Work task:
Once the line containing "kokybiškais Italų gamintojo Salon" is located, give it again exactly, together with each line that follows it to the end of the entries, and add nothing else.
═══ Data extract ═══
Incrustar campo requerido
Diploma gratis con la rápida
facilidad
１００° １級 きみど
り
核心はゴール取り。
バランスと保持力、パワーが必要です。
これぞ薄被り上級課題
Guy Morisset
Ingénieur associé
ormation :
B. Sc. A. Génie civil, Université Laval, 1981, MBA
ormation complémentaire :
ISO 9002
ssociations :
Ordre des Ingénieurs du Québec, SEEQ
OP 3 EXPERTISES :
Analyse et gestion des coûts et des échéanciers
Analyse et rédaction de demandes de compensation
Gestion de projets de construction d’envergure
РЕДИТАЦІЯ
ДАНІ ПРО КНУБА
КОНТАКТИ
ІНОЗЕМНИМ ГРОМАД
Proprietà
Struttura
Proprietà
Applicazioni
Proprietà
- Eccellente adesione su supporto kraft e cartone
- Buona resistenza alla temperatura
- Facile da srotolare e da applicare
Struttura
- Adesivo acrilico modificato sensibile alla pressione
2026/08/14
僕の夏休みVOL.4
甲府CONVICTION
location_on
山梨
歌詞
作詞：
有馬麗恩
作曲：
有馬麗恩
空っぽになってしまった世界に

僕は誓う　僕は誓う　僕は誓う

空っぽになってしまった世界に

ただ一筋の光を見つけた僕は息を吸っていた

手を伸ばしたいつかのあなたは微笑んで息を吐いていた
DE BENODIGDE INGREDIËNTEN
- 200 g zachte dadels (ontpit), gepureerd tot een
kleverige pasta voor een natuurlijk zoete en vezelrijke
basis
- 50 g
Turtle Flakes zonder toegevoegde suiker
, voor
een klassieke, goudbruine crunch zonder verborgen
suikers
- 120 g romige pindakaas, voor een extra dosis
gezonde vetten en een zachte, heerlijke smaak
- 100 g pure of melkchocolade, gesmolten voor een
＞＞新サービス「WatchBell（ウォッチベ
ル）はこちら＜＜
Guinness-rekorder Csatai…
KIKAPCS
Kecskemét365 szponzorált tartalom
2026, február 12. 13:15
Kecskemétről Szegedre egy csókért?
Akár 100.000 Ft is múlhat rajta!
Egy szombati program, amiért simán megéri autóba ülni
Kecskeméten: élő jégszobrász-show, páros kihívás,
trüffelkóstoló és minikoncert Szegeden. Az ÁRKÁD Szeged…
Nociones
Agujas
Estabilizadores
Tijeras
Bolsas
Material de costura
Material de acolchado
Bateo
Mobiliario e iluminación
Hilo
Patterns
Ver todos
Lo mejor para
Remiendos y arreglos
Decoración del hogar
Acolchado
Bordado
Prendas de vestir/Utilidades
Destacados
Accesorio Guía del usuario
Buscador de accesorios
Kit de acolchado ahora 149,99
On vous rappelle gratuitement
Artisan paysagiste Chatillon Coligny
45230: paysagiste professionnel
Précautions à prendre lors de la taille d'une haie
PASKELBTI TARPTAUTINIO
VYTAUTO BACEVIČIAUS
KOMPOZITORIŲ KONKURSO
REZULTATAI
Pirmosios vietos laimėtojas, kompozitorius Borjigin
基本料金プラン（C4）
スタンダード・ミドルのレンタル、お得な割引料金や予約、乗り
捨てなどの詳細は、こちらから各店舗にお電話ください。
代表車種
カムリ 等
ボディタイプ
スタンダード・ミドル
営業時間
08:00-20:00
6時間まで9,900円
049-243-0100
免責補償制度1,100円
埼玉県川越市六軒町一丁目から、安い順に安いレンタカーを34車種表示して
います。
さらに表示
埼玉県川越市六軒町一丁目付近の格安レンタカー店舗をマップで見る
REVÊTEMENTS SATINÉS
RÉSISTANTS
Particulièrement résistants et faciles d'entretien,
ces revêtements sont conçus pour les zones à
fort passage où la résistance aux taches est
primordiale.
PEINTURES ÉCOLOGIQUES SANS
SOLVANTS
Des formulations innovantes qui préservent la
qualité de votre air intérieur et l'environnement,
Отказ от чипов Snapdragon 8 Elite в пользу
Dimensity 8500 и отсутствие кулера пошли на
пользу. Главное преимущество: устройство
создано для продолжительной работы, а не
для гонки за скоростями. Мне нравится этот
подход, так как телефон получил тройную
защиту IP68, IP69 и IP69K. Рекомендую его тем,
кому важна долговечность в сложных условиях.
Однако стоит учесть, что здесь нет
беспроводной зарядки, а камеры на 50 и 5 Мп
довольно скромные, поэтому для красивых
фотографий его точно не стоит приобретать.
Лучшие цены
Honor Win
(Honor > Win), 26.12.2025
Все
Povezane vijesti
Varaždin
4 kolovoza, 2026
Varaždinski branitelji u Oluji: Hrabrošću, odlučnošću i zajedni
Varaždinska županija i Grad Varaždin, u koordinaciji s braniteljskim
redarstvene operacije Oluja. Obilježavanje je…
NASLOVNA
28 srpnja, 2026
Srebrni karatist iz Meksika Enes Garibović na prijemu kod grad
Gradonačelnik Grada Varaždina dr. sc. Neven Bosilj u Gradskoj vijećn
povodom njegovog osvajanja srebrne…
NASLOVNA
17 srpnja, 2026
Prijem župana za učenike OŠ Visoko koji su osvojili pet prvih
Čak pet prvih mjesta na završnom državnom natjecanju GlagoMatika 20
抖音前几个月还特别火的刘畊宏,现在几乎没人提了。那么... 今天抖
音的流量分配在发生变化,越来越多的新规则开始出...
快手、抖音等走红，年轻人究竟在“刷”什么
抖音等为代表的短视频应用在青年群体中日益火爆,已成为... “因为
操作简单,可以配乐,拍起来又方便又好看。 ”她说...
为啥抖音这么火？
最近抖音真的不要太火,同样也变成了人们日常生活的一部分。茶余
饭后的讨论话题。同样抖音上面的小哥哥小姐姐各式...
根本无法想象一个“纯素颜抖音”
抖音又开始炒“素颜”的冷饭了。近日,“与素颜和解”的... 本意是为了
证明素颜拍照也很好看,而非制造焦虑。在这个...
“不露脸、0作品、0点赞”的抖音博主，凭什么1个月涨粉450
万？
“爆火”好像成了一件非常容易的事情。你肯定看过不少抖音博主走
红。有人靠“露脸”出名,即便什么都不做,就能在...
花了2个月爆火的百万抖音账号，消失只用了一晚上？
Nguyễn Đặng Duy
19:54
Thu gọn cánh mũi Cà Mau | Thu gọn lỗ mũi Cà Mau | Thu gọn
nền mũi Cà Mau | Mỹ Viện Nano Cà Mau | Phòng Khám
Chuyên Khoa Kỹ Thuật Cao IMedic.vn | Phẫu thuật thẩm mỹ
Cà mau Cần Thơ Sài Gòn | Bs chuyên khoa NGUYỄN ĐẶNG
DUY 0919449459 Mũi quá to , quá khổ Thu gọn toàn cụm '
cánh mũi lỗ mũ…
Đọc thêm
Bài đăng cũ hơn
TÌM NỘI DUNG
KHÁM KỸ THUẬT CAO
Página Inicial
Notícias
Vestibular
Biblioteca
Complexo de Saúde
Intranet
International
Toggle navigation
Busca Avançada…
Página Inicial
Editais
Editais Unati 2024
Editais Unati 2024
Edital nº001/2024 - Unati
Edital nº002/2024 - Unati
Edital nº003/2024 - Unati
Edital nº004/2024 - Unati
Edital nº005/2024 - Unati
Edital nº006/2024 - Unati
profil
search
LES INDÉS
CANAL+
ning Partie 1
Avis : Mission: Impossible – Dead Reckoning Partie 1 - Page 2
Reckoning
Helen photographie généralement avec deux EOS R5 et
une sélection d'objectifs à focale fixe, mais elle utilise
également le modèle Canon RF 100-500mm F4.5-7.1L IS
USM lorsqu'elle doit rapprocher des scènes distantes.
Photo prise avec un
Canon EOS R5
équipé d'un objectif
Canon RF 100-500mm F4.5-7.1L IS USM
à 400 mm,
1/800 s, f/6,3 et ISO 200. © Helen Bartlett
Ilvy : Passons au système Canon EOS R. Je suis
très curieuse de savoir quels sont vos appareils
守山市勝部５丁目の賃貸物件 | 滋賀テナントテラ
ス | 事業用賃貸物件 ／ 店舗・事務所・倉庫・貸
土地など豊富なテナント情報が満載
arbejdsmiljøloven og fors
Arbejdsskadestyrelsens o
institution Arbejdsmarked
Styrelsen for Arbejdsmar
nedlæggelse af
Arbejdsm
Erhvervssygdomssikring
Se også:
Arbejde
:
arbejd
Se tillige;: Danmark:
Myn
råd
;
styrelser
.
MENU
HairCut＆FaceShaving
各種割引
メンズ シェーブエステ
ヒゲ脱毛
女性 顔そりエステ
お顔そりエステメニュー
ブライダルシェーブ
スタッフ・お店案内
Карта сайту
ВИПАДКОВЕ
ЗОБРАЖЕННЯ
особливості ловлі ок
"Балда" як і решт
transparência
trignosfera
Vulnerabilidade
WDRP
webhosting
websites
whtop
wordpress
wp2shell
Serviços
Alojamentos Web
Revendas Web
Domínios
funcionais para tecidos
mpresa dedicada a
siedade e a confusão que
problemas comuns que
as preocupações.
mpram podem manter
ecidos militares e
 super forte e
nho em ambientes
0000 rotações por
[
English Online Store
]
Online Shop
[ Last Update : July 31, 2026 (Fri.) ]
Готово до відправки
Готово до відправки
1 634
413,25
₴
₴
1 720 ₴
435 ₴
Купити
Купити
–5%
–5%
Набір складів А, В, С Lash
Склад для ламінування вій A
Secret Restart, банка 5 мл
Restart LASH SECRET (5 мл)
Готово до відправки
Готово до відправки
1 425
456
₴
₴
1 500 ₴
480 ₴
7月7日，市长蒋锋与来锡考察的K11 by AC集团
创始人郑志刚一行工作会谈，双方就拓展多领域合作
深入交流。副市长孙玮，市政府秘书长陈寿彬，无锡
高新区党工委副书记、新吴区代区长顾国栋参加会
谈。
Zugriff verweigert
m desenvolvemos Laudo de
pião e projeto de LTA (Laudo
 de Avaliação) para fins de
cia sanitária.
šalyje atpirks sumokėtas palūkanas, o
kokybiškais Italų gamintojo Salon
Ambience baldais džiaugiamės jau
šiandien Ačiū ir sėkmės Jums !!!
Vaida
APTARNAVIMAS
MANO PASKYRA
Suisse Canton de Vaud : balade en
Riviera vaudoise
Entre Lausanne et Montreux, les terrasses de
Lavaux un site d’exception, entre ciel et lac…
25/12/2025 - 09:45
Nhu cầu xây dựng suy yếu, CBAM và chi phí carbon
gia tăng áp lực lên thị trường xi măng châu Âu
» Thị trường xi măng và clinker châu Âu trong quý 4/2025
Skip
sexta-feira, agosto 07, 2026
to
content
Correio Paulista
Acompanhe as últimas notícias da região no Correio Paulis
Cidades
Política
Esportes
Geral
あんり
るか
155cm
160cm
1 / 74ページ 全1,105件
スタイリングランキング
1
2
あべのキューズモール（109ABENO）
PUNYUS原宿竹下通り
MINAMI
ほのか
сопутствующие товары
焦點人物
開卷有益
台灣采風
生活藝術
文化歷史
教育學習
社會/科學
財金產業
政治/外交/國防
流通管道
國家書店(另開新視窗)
═══
Response:
kokybiškais Italų gamintojo Salon
Ambience baldais džiaugiamės jau
šiandien Ačiū ir sėkmės Jums !!!
Vaida
APTARNAVIMAS
MANO PASKYRA
Suisse Canton de Vaud : balade en
Riviera vaudoise
Entre Lausanne et Montreux, les terrasses de
Lavaux un site d’exception, entre ciel et lac…
25/12/2025 - 09:45
Nhu cầu xây dựng suy yếu, CBAM và chi phí carbon
gia tăng áp lực lên thị trường xi măng châu Âu
» Thị trường xi măng và clinker châu Âu trong quý 4/2025
Skip
sexta-feira, agosto 07, 2026
to
content
Correio Paulista
Acompanhe as últimas notícias da região no Correio Paulis
Cidades
Política
Esportes
Geral
あんり
るか
155cm
160cm
1 / 74ページ 全1,105件
スタイリングランキング
1
2
あべのキューズモール（109ABENO）
PUNYUS原宿竹下通り
MINAMI
ほのか
сопутствующие товары
焦點人物
開卷有益
台灣采風
生活藝術
文化歷史
教育學習
社會/科學
財金產業
政治/外交/國防
流通管道
國家書店(另開新視窗)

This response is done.